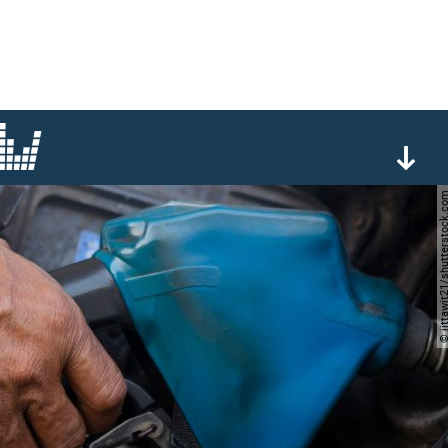
© jittawit21/shutterst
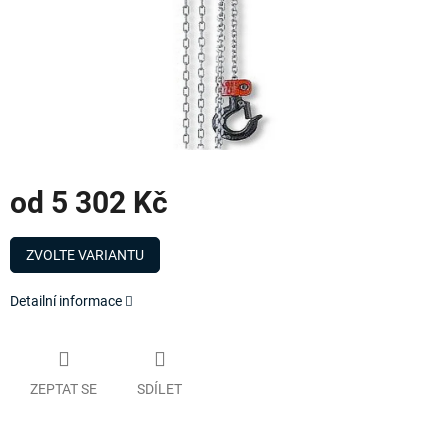
od
5 302 Kč
Měrná
cena:
ZVOLTE VARIANTU
Detailní informace
ZEPTAT SE
SDÍLET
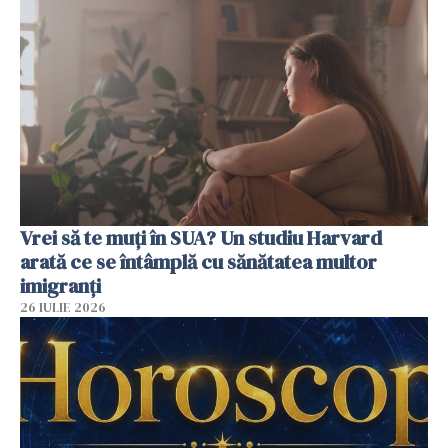
Vrei să te muți în SUA? Un studiu Harvard
arată ce se întâmplă cu sănătatea multor
imigranți
26 IULIE 2026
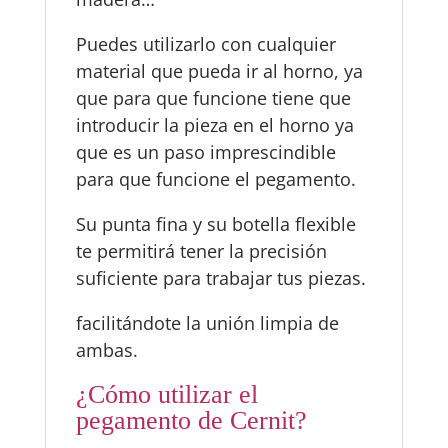
Puedes utilizarlo con cualquier
material que pueda ir al horno, ya
que para que funcione tiene que
introducir la pieza en el horno ya
que es un paso imprescindible
para que funcione el pegamento.
Su punta fina y su botella flexible
te permitirá tener la precisión
suficiente para trabajar tus piezas.
facilitándote la unión limpia de
ambas.
¿Cómo utilizar el
pegamento de Cernit?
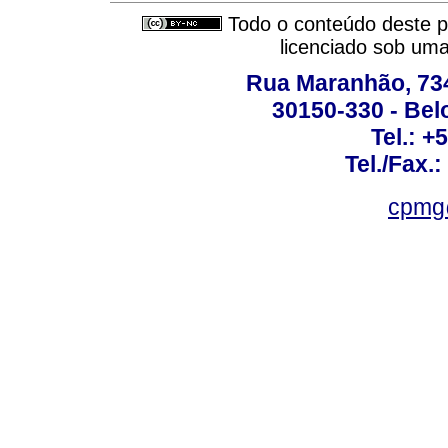
Todo o conteúdo deste pe
licenciado sob um
Rua Maranhão, 734 
30150-330 - Belo
Tel.: +
Tel./Fax.
cpmg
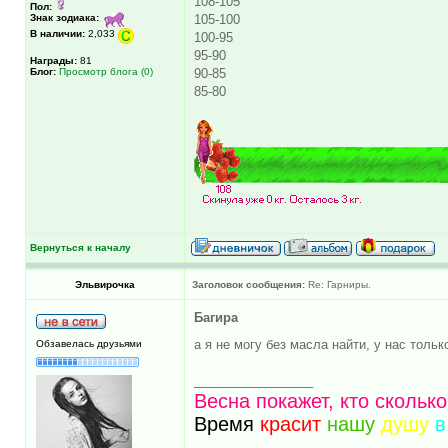
108-105
Пол:
Знак зодиака:
105-100
В наличии:
2,033
100-95
95-90
Награды:
81
Блог:
Просмотр блога (0)
90-85
85-80
Вернуться к началу
Эльвирочка
Заголовок сообщения:
Re: Гарниры.
Багира
а я не могу без масла найти, у нас толь
Обзавелась друзьями
_________________
Весна покажет, кто скольк
Время
красит
нашу
душу
в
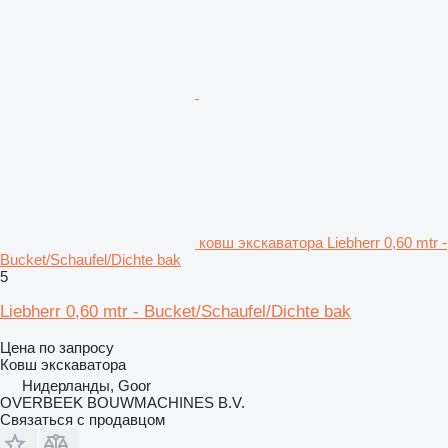
ковш экскаватора Liebherr 0,60 mtr -
Bucket/Schaufel/Dichte bak
5
Liebherr 0,60 mtr - Bucket/Schaufel/Dichte bak
Цена по запросу
Ковш экскаватора
Нидерланды, Goor
OVERBEEK BOUWMACHINES B.V.
Связаться с продавцом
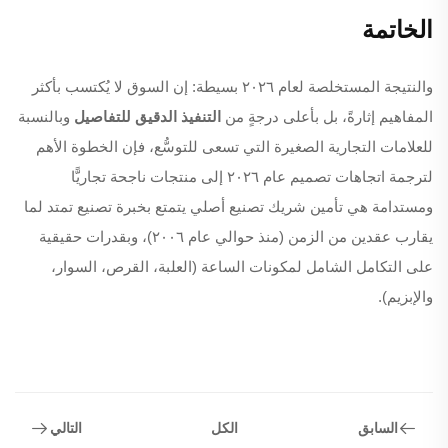
الخاتمة
والنتيجة المستخلصة لعام ٢٠٢٦ بسيطة: إن السوق لا يُكتسب بأكثر
المفاهيم إثارةً، بل بأعلى درجةٍ من
التنفيذ الدقيق للتفاصيل
وبالنسبة
للعلامات التجارية الصغيرة التي تسعى للتوسُّع، فإن الخطوة الأهم
لترجمة اتجاهات تصميم عام ٢٠٢٦ إلى منتجات ناجحة تجاريًّا
ومستدامة هي تأمين شريك تصنيع أصلي يتمتع بخبرة تصنيع تمتد لما
يقارب عقدين من الزمن (منذ حوالي عام ٢٠٠٦)، وبقدرات حقيقية
على التكامل الشامل لمكونات الساعة (العلبة، القرص، السوار،
والإبزيم).
السابق
التالي
الكل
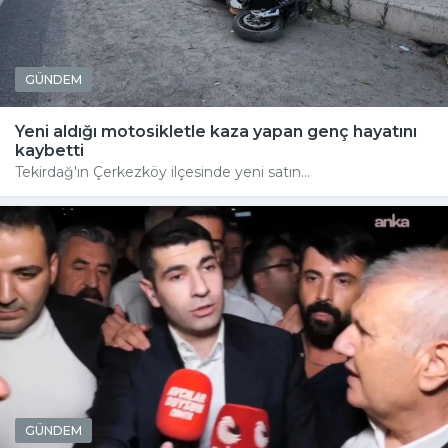
GÜNDEM
Yeni aldığı motosikletle kaza yapan genç hayatını
kaybetti
Tekirdağ'ın Çerkezköy ilçesinde yeni satın...
GÜNDEM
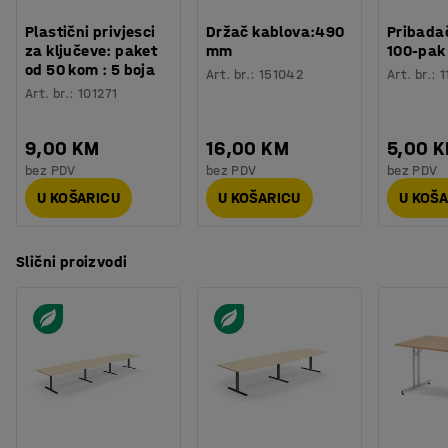
Plastični privjesci
Držač kablova:490
Pribadač
za ključeve: paket
mm
100-pak
od 50 kom : 5 boja
Art. br.
:
151042
Art. br.
:
1
Art. br.
:
101271
9,00 KM
16,00 KM
5,00 
bez PDV
bez PDV
bez PDV
U KOŠARICU
U KOŠARICU
U KOŠ
Slični proizvodi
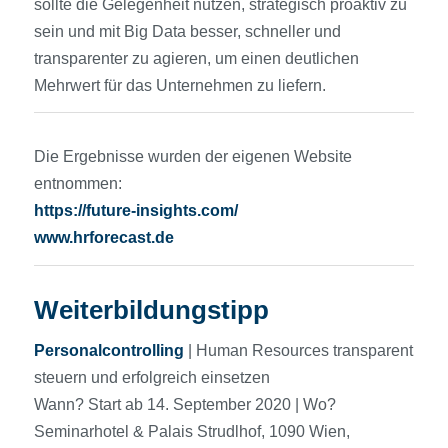
sollte die Gelegenheit nutzen, strategisch proaktiv zu
sein und mit Big Data besser, schneller und
transparenter zu agieren, um einen deutlichen
Mehrwert für das Unternehmen zu liefern.
Die Ergebnisse wurden der eigenen Website
entnommen:
https://future-insights.com/
www.hrforecast.de
Weiterbildungstipp
Personalcontrolling
| Human Resources transparent
steuern und erfolgreich einsetzen
Wann? Start ab 14. September 2020 | Wo?
Seminarhotel & Palais Strudlhof, 1090 Wien,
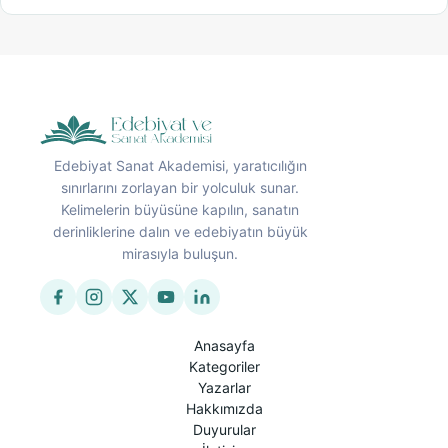
Edebiyat Sanat Akademisi, yaratıcılığın
sınırlarını zorlayan bir yolculuk sunar.
Kelimelerin büyüsüne kapılın, sanatın
derinliklerine dalın ve edebiyatın büyük
mirasıyla buluşun.
Anasayfa
Kategoriler
Yazarlar
Hakkımızda
Duyurular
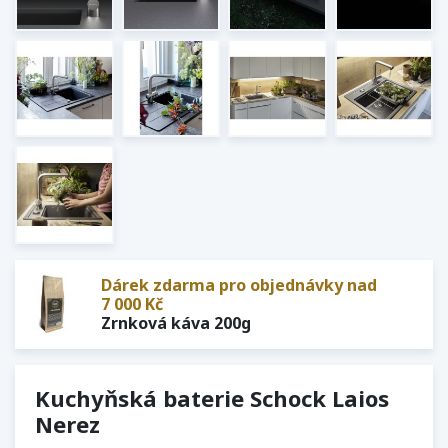
Dárek zdarma pro objednávky nad
7 000 Kč
Zrnková káva 200g
Kuchyňská baterie Schock Laios
Nerez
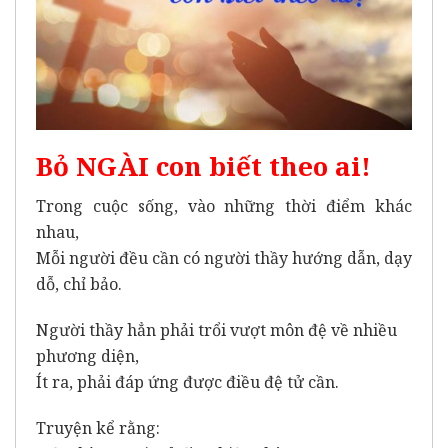
Bỏ NGÀI con biết theo ai!
Trong cuộc sống, vào những thời điểm khác
nhau,
Mỗi người đều cần có người thầy hướng dẫn, dạy
dỗ, chỉ bảo.
Người thầy hẳn phải trổi vượt môn đệ về nhiều
phương diện,
Ít ra, phải đáp ứng được điều đệ tử cần.
Truyện kể rằng:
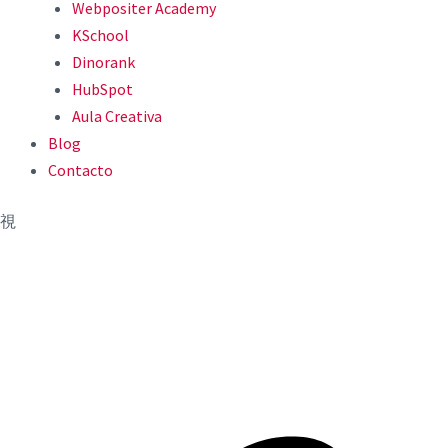
Webpositer Academy
KSchool
Dinorank
HubSpot
Aula Creativa
Blog
Contacto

• • •

Copy all the material above exactly, but skip each image.

_OUTPUT FOR THIS EXERCISE:_
© jittawit21/shutterst
od
5 302 Kč
Měrná
cena:
ZVOLTE VARIANTU
Detailní informace
ZEPTAT SE
SDÍLET
Vrei să te muți în SUA? Un studiu Harvard
arată ce se întâmplă cu sănătatea multor
imigranți
26 IULIE 2026
Puedes utilizarlo con cualquier
material que pueda ir al horno, ya
que para que funcione tiene que
introducir la pieza en el horno ya
que es un paso imprescindible
para que funcione el pegamento.
Su punta fina y su botella flexible
te permitirá tener la precisión
suficiente para trabajar tus piezas.
facilitándote la unión limpia de
ambas.
¿Cómo utilizar el
pegamento de Cernit?
Todo o conteúdo deste pe
licenciado sob um
Rua Maranhão, 734 
30150-330 - Belo
Tel.: +
Tel./Fax.
cpmg
108-105
Пол:
Знак зодиака:
105-100
В наличии:
2,033
100-95
95-90
Награды:
81
Блог:
Просмотр блога (0)
90-85
85-80
Вернуться к началу
Эльвирочка
Заголовок сообщения:
Re: Гарниры.
Багира
а я не могу без масла найти, у нас толь
Обзавелась друзьями
_________________
Весна покажет, кто скольк
Время
красит
нашу
душу
в
ковш экскаватора Liebherr 0,60 mtr -
Bucket/Schaufel/Dichte bak
5
Liebherr 0,60 mtr - Bucket/Schaufel/Dichte bak
Цена по запросу
Ковш экскаватора
Нидерланды, Goor
OVERBEEK BOUWMACHINES B.V.
Связаться с продавцом
الخاتمة
والنتيجة المستخلصة لعام ٢٠٢٦ بسيطة: إن السوق لا يُكتسب بأكثر
المفاهيم إثارةً، بل بأعلى درجةٍ من
التنفيذ الدقيق للتفاصيل
وبالنسبة
للعلامات التجارية الصغيرة التي تسعى للتوسُّع، فإن الخطوة الأهم
لترجمة اتجاهات تصميم عام ٢٠٢٦ إلى منتجات ناجحة تجاريًّا
ومستدامة هي تأمين شريك تصنيع أصلي يتمتع بخبرة تصنيع تمتد لما
يقارب عقدين من الزمن (منذ حوالي عام ٢٠٠٦)، وبقدرات حقيقية
على التكامل الشامل لمكونات الساعة (العلبة، القرص، السوار،
والإبزيم).
السابق
التالي
الكل
GÜNDEM
Yeni aldığı motosikletle kaza yapan genç hayatını
kaybetti
Tekirdağ'ın Çerkezköy ilçesinde yeni satın...
GÜNDEM
Plastični privjesci
Držač kablova:490
Pribadač
za ključeve: paket
mm
100-pak
od 50 kom : 5 boja
Art. br.
:
151042
Art. br.
:
1
Art. br.
:
101271
9,00 KM
16,00 KM
5,00 
bez PDV
bez PDV
bez PDV
U KOŠARICU
U KOŠARICU
U KOŠ
Slični proizvodi
sollte die Gelegenheit nutzen, strategisch proaktiv zu
sein und mit Big Data besser, schneller und
transparenter zu agieren, um einen deutlichen
Mehrwert für das Unternehmen zu liefern.
Die Ergebnisse wurden der eigenen Website
entnommen:
https://future-insights.com/
www.hrforecast.de
Weiterbildungstipp
Personalcontrolling
| Human Resources transparent
steuern und erfolgreich einsetzen
Wann? Start ab 14. September 2020 | Wo?
Seminarhotel & Palais Strudlhof, 1090 Wien,
Edebiyat Sanat Akademisi, yaratıcılığın
sınırlarını zorlayan bir yolculuk sunar.
Kelimelerin büyüsüne kapılın, sanatın
derinliklerine dalın ve edebiyatın büyük
mirasıyla buluşun.
Anasayfa
Kategoriler
Yazarlar
Hakkımızda
Duyurular
Dárek zdarma pro objednávky nad
7 000 Kč
Zrnková káva 200g
Kuchyňská baterie Schock Laios
Nerez
Bỏ NGÀI con biết theo ai!
Trong cuộc sống, vào những thời điểm khác
nhau,
Mỗi người đều cần có người thầy hướng dẫn, dạy
dỗ, chỉ bảo.
Người thầy hẳn phải trổi vượt môn đệ về nhiều
phương diện,
Ít ra, phải đáp ứng được điều đệ tử cần.
Truyện kể rằng:
Webpositer Academy
KSchool
Dinorank
HubSpot
Aula Creativa
Blog
Contacto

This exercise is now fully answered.